Verlangt werden sieben Prozent mehr Lohn, mindestens jedoch 200 Euro mehr pro Monat ab dem 1. März 2019. Die Entgelte würden aktuell durchschnittlich 300 Euro unter denen des Tarifvertrages des öffentlichen Dienstes (TVöD) liegen, der für kommunale Kliniken gilt, so Verdi.
Von dem Sana-Konzern-Tarifvertrag sind rund 10 000 Arbeitnehmer in 20 Kliniken betroffen. Eine Notdienstvereinbarung während der Zeit des Streiks hätten die Sana Kliniken verweigert, so der Betriebsrat in Sommerfeld. Auf Nachfrage unserer Zeitung teilen die Sana Kliniken mit: "Selbstverständlich ist die medizinische Versorgung der Patienten sichergestellt. Es wurden in Sommerfeld vorsorglich einige planbare Operationen verschoben."
Zu der Forderung nach mehr Lohn: Bisher habe der Konzern kein Angebot vorlegt, sagt Sylvia Bühler vom Verdi-Bundesvorstand. "Die Beschäftigen sind sauer", lässt sie über den Betriebsrat der Sana Kliniken in Sommerfeld mitteilen. "Die anspruchsvolle und oft auch sehr belastende Arbeit in den Kliniken muss auch bei Sana anständig bezahlt werden", sagt Sylvia Bühler. Sie schließt sich der Forderung nach einer "kräftigen Lohnerhöhung" an. Auch die Ausbildungsentgelte sollen erhöht werden, so ein weiteres Anliegen.

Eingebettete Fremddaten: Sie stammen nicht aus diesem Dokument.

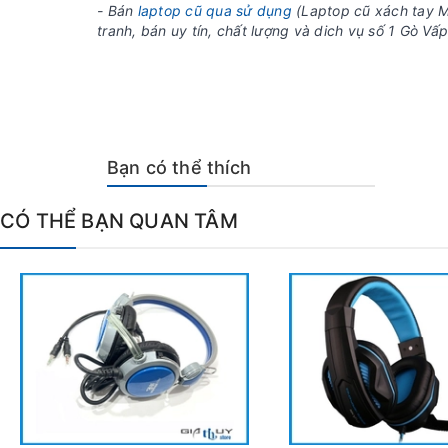
- Bán
laptop cũ qua sử dụng
(Laptop cũ xách tay M
tranh, bán uy tín, chất lượng và dich vụ số 1 Gò V
Bạn có thể thích
CÓ THỂ BẠN QUAN TÂM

Azubis in kommunalen Kliniken bekämen je nach Ausbildungsjahr 14 bis 16 Prozent mehr Geld.
Schon am Dienstag wurde in Sommerfeld gestreikt. Laut Betriebsrat nahmen rund 100 Mitarbeiter an einer Aktion teil. In der "aktiven Mittagspause" verliehen sie ihren Forderungen Nachdruck.

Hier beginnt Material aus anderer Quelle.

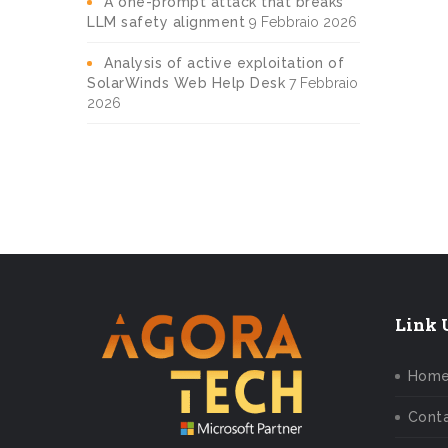
A one-prompt attack that breaks
LLM safety alignment
9 Febbraio 2026
Analysis of active exploitation of
SolarWinds Web Help Desk
7 Febbraio
2026
Link U
Hom
Conta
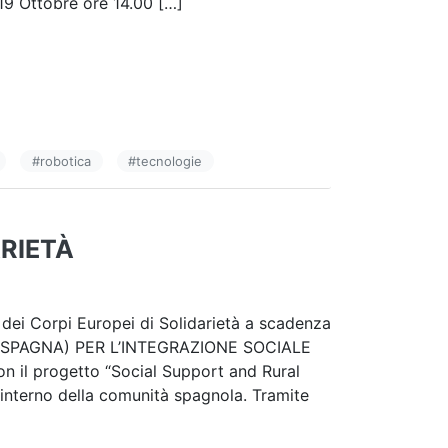
19 Ottobre ore 14.00 […]
#
robotica
#
tecnologie
ARIETÀ
 dei Corpi Europei di Solidarietà a scadenza
 SPAGNA) PER L’INTEGRAZIONE SOCIALE
on il progetto “Social Support and Rural
l’interno della comunità spagnola. Tramite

Die dritte Runde der Tarifverhandlungen zwischen der Sana Kliniken AG und der Vereinten Dienstleistungsgewerkschaft findet am Donnerstag, 23. Mai, statt. Von den Sana Kliniken heißt es auf Nachfrage: "Ich bitte um Verständnis dafür, dass wir Aktionen und Forderungen im Rahmen von laufenden Tarifverhandlungen grundsätzlich nicht kommentieren."